“If the International Monetary Fund continues with this conduct to give money to the government so that the raffle trying to control the price of the dollar, the Argentines will have to review our commitment to the fund. We cannot continue sustaining this model at the expense of future generations. VLLC,” was posting in X, which recently went viral on social networks, attributed to Javier Milei when he developed his presidential campaign in July 2023.
At that time, the economist rave against the economic management of the portfolio of Sergio Massa In the presidency of Alberto Fernández. At that point, when Milei competed as a candidate in 2023, his speech on the International Monetary Fund was rejection and repeated disqualification. He described the IMF programs as insufficient and the agency officials as “bureaucrats” who do not attack the underlying problem, and said that their own economic plan would be harder and would demand adjustments greater than those claimed by the entity.
That public position – recognized by interviews and coverage of the campaign – placed it as the candidate who promised to cut with the old logic of the financing agreements and criticize the external dependence that, according to him, had perpetuated national economic vulnerability. In the campaign of LLA linked loans to the government of Alberto Fernández With the bad political praxis: he described refinancing as arrangements that did not corrected incentives.
According to the libertarian economist, the IMF “does not fix” structural problems and warned that the assists ended in clientele subsidies or in guaranteeing governments that do not cut expense. The national media reported how these messages were central to their electoral offer, with appeals to the electorate about the need for a “shock therapy” in public accounts.

However, the first of the great achievements of economic management was the agreement with the agency commanded by Kristalina Gueorguieva To obtain a loan from USD 20,000 million under the extended funding modality (EFF). The amount was established in early 2025, with the intention of providing fresh financing to support the stabilization plan, reinforce international reserves and facilitate the normalization of exchange markets. That treatment includes a structure with deadlines for a term of Ten yearswith a grace period of four and a half years for the repayment of capital. Part of the funds will be used to cancel Treasury debt that is in the hands of the Central Bank, as well as obligations in force with the IMF itself.
As for the disbursement, it was agreed that USD 15,000 million Of those 20,000 million, they are of free availability in 2025, with more urgent initial partial payments. A significant consequence of the agreement has been the official commitment of the government to deeply eliminate or relax the “exchange rate” and move towards a more flexible exchange regime, which was a central point of negotiations with the IMF. However, market intervention to control the price of the currency was a constant in the economic management of the national government.

Despite that critical diagnosis, at present and being president, Milei traveled to the United States to meet with the Treasury Secretary, Scott Besent, in search of financial and political support that complements the efforts before the IMF. Journalistic sources stressed that the visit seeks to make guarantees – from statements that support exchange stability to possible swap lines or asset purchases – that help calm the market and to reinforce reserves at a time of exchange tension. The tour, more than a symbolic gesture, was presented by the ruling as a practical management to ensure liquidity while negotiating technical terms with other creditors.
On the other hand, far from the pre -election rhetoric of two years ago, the current relationship of the LLA leader with the IMF is, for now, that of a formal program in follow -up but with political friction. The Executive negotiates goals and disbursements while facing internal criticisms about the way in which progress was made. At the same time, the agreement with the IMF remains a central piece to recompose reserves and give signals of fiscal sustainability; Reviews and disbursements condition Argentina’s ability to show macroeconomic results that reduce the need for additional external support.

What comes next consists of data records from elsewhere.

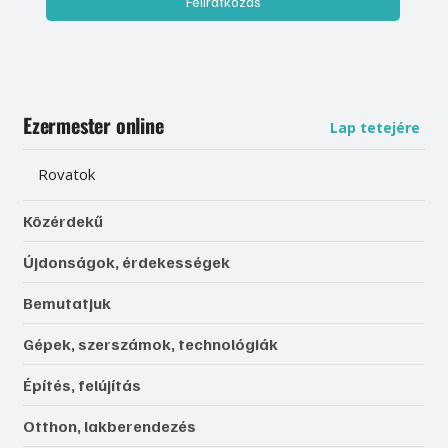
Feliratkozás
Ezermester online
Lap tetejére
Rovatok
Közérdekű
Újdonságok, érdekességek
Bemutatjuk
Gépek, szerszámok, technológiák
Építés, felújítás
Otthon, lakberendezés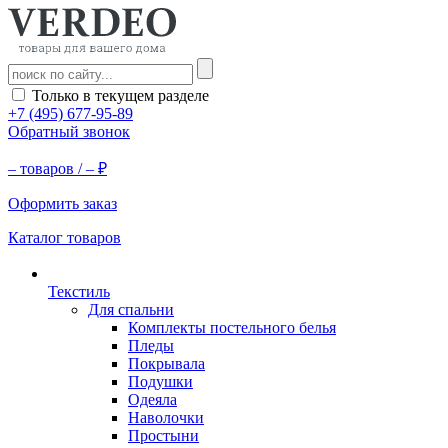
Только в текущем разделе
+7 (495) 677-95-89
Обратный звонок
–
товаров /
–
₽
Оформить заказ
Каталог товаров
Текстиль
Для спальни
Комплекты постельного белья
Пледы
Покрывала
Подушки
Одеяла
Наволочки
Простыни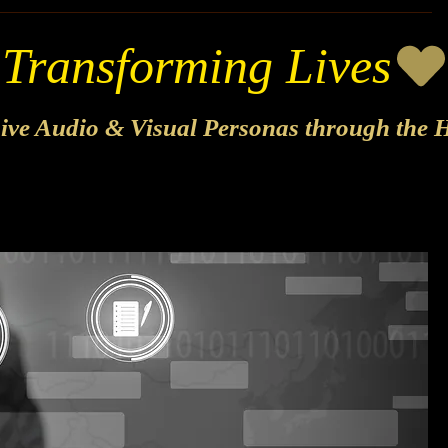
sive Audio & Visual Personas through the H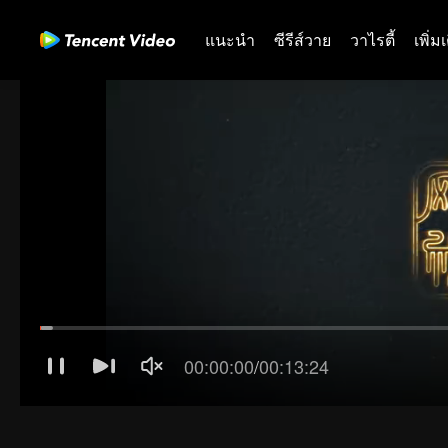
แนะนำ
ซีรีส์วาย
วาไรตี้
เพิ่ม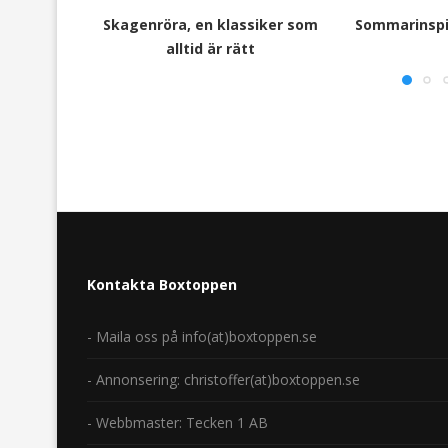
Skagenröra, en klassiker som
Sommarinspir
alltid är rätt
Kontakta Boxtoppen
- Maila oss på info(at)boxtoppen.se
- Annonsering: christoffer(at)boxtoppen.se
- Webbmaster: Tecken 1 AB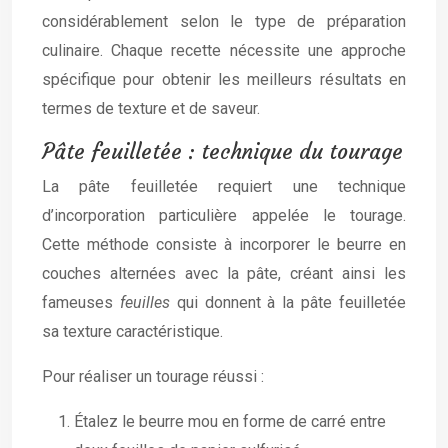
considérablement selon le type de préparation
culinaire. Chaque recette nécessite une approche
spécifique pour obtenir les meilleurs résultats en
termes de texture et de saveur.
Pâte feuilletée : technique du tourage
La pâte feuilletée requiert une technique
d’incorporation particulière appelée le tourage.
Cette méthode consiste à incorporer le beurre en
couches alternées avec la pâte, créant ainsi les
fameuses
feuilles
qui donnent à la pâte feuilletée
sa texture caractéristique.
Pour réaliser un tourage réussi :
Étalez le beurre mou en forme de carré entre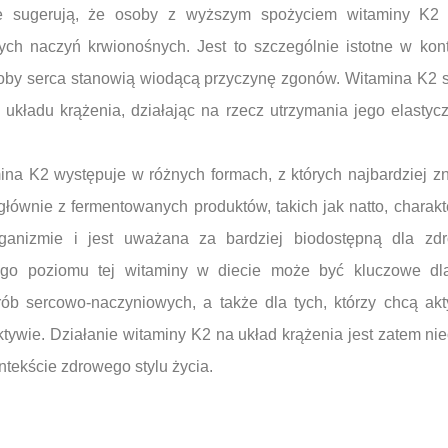
 sugerują, że osoby z wyższym spożyciem witaminy K2 
ych naczyń krwionośnych. Jest to szczególnie istotne w kont
roby serca stanowią wiodącą przyczynę zgonów. Witamina K2 
b układu krążenia, działając na rzecz utrzymania jego elastyc
ina K2 występuje w różnych formach, z których najbardziej z
ównie z fermentowanych produktów, takich jak natto, charakt
ganizmie i jest uważana za bardziej biodostępną dla zdr
go poziomu tej witaminy w diecie może być kluczowe dl
rób sercowo-naczyniowych, a także dla tych, którzy chcą ak
tywie. Działanie witaminy K2 na układ krążenia jest zatem ni
tekście zdrowego stylu życia.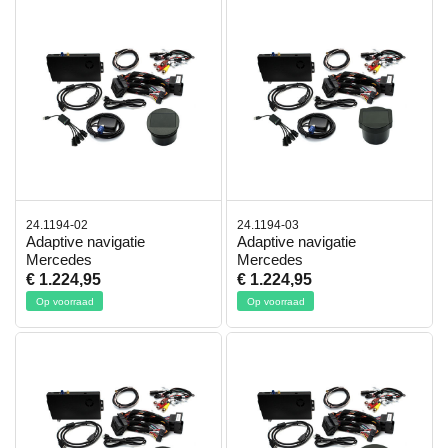
24.1194-02
24.1194-03
Adaptive navigatie
Adaptive navigatie
Mercedes
Mercedes
€ 1.224,95
€ 1.224,95
Op voorraad
Op voorraad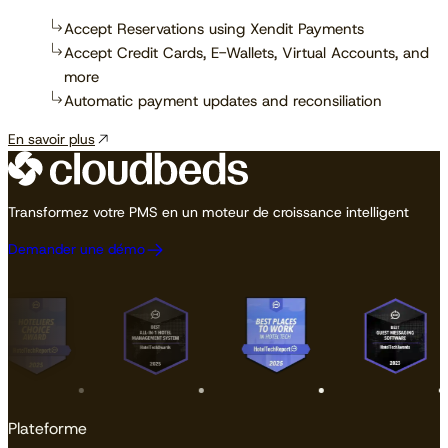
Accept Reservations using Xendit Payments
Accept Credit Cards, E-Wallets, Virtual Accounts, and
more
Automatic payment updates and reconsiliation
En savoir plus
Transformez votre PMS en un moteur de croissance intelligent
Demander une démo
Plateforme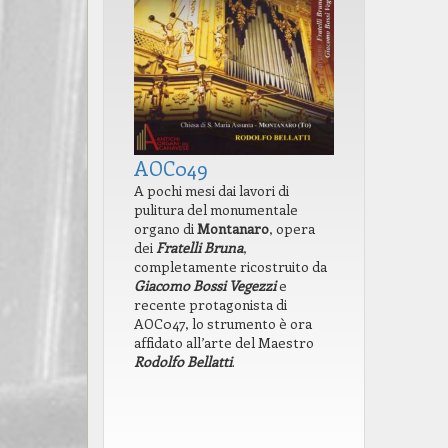
AOC049
AOC048
ANI DEL
A pochi mesi dai lavori di
In occasione 
eggia con
pulitura del monumentale
anniversario 
cinquantesimo
organo di
Montanaro
, opera
di
Andrea Lui
i trent’anni di
dei
Fratelli Bruna
,
concomitanza 
completamente ricostruito da
lavori di
Giacomo Bossi Vegezzi
e
restauro, Ant
recente protagonista di
Canavese in
AOC047, lo strumento è ora
all’attenzion
affidato all’arte del Maestro
figura e l’op
Rodolfo Bellatti
.
grande organ
prezioso st
l’artigiano 
nel 1787 a
Ta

The contrast between Milei’s criticisms of IMF loans in 2023 and its current discourse, reveals the tension between an electoral ideological diagnosis and the inevitable government praxis, which requires external financial moorings to control the exchange rate and avoid overflows in the short term. That is why the meeting with Scott Besent, looks for new concrete tools that allow the Casa Rosada to travel the adjustment and reforms without a messy exit of the exchange market, while keeping the technical negotiations open with the background.